The Intelligence Advanced Research Projects Activity (IARPA), an organization within the U.S. Director’s Office, has a mission “to push the boundaries of science to develop solutions that enable the IC (Intelligence Community) to do its job better and more effectively for national security.” HIATUS is one of its research programs that aims to authenticate the author of a text and ensure its privacy through human-explainable algorithms.
IARPA implements research programs and delivers the results to its IC clients who themselves deploy the resulting innovative technologies. The four main research areas in which it invests are artificial intelligence, quantum computing, machine learning and synthetic biology.
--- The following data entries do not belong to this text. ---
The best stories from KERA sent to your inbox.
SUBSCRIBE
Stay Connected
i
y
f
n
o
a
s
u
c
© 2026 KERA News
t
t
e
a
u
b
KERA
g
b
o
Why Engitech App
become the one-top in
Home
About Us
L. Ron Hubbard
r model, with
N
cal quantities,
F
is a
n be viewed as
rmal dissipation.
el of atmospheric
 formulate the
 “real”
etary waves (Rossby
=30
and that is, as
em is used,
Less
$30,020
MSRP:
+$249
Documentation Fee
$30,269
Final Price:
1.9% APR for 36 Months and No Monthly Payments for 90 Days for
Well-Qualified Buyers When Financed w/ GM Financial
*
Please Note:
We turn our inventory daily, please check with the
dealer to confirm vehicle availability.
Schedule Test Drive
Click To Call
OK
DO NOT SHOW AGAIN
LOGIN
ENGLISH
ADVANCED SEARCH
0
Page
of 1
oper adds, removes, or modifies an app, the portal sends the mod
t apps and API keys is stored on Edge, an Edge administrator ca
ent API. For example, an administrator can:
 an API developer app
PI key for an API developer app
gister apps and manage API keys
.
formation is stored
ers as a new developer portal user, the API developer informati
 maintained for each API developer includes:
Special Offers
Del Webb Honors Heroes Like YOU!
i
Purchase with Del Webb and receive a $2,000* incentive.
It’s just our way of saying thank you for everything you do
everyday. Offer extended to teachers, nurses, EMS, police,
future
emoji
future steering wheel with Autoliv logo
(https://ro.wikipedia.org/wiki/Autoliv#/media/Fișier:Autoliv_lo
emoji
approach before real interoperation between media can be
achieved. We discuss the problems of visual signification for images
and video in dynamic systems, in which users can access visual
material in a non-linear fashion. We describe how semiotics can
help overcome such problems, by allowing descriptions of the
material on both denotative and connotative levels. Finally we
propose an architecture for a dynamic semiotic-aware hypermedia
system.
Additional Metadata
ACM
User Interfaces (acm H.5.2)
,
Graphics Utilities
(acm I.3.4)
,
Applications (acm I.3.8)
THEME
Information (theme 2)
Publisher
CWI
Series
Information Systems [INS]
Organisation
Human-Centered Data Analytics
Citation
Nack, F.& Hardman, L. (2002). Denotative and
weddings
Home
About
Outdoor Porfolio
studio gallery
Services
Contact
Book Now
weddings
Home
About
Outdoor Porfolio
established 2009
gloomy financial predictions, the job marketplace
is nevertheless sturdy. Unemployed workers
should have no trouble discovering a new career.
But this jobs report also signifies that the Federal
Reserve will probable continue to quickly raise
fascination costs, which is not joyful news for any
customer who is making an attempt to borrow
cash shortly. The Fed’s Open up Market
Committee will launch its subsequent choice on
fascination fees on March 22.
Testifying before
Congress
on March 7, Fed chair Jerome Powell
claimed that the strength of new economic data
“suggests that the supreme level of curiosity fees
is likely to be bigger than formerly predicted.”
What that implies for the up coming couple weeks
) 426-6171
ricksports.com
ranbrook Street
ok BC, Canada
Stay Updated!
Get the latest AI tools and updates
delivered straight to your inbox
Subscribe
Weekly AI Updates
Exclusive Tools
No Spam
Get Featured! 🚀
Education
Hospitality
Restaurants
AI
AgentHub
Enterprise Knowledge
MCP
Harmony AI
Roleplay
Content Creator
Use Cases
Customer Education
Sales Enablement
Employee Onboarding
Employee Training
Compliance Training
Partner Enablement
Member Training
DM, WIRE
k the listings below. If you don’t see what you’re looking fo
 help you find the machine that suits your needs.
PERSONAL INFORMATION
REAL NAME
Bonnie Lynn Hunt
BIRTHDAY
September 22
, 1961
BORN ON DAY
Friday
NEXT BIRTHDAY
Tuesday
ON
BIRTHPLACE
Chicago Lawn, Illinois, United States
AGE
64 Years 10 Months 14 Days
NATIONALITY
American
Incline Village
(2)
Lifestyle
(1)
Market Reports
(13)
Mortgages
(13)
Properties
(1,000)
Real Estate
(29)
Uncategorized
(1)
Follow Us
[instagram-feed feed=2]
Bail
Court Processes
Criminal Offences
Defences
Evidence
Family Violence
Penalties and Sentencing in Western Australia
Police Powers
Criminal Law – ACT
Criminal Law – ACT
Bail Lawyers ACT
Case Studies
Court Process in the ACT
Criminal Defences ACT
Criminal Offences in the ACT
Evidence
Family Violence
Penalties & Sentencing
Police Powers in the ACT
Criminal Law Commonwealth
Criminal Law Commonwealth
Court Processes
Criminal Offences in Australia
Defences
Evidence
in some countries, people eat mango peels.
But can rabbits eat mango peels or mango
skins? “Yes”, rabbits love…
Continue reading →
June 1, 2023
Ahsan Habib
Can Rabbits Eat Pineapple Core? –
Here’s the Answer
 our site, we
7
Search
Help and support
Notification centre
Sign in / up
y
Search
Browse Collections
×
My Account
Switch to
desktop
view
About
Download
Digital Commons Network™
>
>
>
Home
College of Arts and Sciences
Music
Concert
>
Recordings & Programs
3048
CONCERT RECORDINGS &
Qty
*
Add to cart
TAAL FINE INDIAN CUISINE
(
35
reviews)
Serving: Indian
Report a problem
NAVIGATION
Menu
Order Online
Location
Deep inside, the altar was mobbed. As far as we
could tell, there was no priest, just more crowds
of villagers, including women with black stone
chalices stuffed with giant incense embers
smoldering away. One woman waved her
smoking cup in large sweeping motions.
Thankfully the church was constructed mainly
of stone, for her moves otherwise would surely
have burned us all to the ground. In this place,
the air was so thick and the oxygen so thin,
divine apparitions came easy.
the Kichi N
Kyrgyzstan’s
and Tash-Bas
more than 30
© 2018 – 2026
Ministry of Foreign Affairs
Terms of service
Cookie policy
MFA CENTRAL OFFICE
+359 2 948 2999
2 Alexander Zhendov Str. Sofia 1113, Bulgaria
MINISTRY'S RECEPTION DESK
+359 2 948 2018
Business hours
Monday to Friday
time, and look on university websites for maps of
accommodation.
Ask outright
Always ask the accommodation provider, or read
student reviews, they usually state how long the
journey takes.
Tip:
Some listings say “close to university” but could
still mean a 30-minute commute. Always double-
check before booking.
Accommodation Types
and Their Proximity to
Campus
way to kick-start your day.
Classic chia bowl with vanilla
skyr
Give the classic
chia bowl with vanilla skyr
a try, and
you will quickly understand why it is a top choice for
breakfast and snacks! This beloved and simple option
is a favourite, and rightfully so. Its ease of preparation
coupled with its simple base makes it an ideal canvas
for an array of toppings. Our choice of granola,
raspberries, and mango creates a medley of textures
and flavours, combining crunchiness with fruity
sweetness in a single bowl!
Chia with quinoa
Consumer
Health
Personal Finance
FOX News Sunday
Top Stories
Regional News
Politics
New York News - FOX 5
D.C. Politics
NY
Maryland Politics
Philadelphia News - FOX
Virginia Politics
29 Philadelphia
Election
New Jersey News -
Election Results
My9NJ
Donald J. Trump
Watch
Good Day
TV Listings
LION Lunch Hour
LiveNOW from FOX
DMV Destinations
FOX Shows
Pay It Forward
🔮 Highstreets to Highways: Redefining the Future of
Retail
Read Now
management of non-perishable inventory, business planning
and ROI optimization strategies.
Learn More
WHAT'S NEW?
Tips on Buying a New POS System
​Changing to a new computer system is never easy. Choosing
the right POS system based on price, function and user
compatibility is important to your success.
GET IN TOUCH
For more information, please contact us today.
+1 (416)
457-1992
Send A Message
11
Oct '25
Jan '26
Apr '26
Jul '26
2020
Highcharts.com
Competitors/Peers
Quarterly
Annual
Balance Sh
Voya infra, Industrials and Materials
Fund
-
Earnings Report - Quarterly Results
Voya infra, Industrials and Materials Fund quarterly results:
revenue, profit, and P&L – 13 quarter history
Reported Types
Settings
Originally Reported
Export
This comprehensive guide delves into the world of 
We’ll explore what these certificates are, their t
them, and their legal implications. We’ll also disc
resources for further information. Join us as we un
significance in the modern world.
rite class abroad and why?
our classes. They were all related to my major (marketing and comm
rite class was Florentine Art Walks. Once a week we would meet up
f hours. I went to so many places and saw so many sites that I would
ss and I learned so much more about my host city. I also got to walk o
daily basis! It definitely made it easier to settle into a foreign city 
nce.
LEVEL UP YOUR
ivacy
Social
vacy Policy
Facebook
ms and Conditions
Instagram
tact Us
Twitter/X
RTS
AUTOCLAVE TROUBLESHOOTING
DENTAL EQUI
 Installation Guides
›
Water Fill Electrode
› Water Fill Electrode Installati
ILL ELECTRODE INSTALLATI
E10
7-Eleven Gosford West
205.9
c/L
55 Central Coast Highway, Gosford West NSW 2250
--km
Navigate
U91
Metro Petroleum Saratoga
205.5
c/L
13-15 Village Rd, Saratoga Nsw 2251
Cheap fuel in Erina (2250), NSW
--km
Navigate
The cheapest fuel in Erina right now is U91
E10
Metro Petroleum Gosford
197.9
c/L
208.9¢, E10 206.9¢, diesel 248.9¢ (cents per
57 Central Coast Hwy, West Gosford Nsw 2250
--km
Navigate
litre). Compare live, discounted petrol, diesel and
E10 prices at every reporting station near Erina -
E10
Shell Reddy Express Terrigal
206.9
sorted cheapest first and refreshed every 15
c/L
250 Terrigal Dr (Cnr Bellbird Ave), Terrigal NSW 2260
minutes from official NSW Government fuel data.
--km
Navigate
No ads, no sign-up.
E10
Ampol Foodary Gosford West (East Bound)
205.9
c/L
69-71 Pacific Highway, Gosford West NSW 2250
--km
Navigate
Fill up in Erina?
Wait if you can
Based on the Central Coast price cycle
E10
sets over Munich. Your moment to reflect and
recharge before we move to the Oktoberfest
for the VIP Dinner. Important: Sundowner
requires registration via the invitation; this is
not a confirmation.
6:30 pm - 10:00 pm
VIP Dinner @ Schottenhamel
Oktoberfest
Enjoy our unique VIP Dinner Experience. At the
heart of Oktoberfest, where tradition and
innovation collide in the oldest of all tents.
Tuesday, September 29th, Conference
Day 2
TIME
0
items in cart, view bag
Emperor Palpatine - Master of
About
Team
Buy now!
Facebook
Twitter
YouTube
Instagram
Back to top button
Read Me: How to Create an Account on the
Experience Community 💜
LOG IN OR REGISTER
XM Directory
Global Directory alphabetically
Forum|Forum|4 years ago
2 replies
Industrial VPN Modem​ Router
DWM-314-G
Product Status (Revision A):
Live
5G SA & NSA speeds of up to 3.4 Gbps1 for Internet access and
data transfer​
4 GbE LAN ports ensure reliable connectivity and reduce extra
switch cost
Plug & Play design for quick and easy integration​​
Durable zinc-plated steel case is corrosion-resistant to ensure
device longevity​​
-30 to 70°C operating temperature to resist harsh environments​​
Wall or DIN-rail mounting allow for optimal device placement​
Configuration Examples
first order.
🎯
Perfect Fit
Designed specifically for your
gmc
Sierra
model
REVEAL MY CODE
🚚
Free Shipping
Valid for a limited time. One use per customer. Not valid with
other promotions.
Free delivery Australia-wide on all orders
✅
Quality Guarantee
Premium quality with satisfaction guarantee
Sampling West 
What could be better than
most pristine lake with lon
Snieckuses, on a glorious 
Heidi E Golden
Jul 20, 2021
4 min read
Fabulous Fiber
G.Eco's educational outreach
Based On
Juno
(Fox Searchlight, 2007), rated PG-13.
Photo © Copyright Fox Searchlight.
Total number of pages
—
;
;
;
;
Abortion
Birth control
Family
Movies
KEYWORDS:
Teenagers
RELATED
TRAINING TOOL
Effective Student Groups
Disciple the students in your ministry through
The HIATUS program, human-interpretable attribution of text using the underlying structure
Whether spoken or written, linguistic components differ from one person to another, the organization of words, sentences, and their content can reveal who spoke or wrote them.
Timothy McKinnon, the manager of the Hiatus program, told Nextgov in an interview:
“For a little bit of context, it’s like if you had 100 different people, and you asked them to describe something simple – like how to open a door – in two sentences or one sentence, you’d probably get about 100 different answers. Each person sort of has their own idiosyncrasies as an author that are potentially used by authorship attribution systems.”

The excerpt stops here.